* WORK TASK *
Of all the lines in the records below, copy only those that contain the string "alla".

[Start of Attachment]

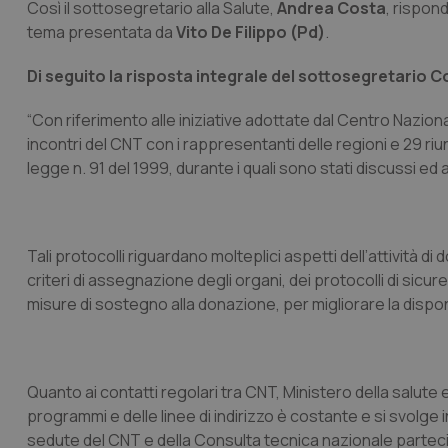
Così il sottosegretario alla Salute,
Andrea Costa
, rispond
tema presentata da
Vito De Filippo (Pd)
.
Di seguito la risposta integrale del sottosegretario C
“Con riferimento alle iniziative adottate dal Centro Naziona
incontri del CNT con i rappresentanti delle regioni e 29 riuni
legge n. 91 del 1999, durante i quali sono stati discussi ed 
Tali protocolli riguardano molteplici aspetti dell’attività di 
criteri di assegnazione degli organi, dei protocolli di sicu
misure di sostegno alla donazione, per migliorare la disponi
Quanto ai contatti regolari tra CNT, Ministero della salute 
programmi e delle linee di indirizzo è costante e si svolge in 
sedute del CNT e della Consulta tecnica nazionale parteci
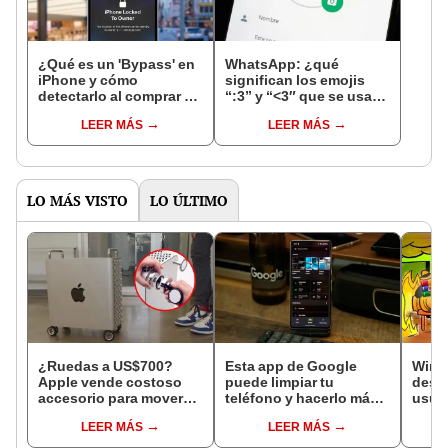
¿Qué es un 'Bypass' en
WhatsApp: ¿qué
iPhone y cómo
significan los emojis
detectarlo al comprar un
“:3” y “<3″ que se usan
celular de Apple usado?
en los chats?
LEER MÁS
LEER MÁS
LO MÁS VISTO
LO ÚLTIMO
¿Ruedas a US$700?
Esta app de Google
WinRA
Apple vende costoso
puede limpiar tu
desgr
accesorio para mover
teléfono y hacerlo más
usua
sus Mac Pro, pero se
rápido: viene en todos
comp
LEER MÁS
LEER MÁS
olvida incluir frenos
los Android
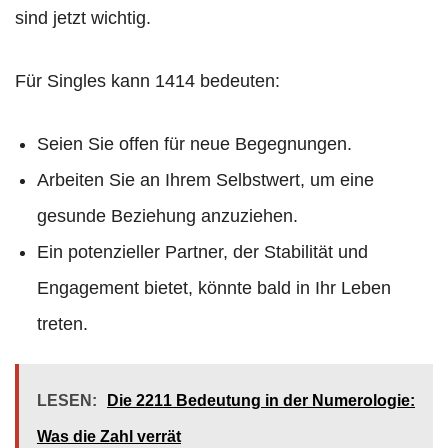
sind jetzt wichtig.
Für Singles kann 1414 bedeuten:
Seien Sie offen für neue Begegnungen.
Arbeiten Sie an Ihrem Selbstwert, um eine
gesunde Beziehung anzuziehen.
Ein potenzieller Partner, der Stabilität und
Engagement bietet, könnte bald in Ihr Leben
treten.
LESEN:
Die 2211 Bedeutung in der Numerologie:
Was die Zahl verrät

[End of Attachment]

* EXERCISE OUTPUT *
Così il sottosegretario alla Salute,
misure di sostegno alla donazione, per migliorare la disponi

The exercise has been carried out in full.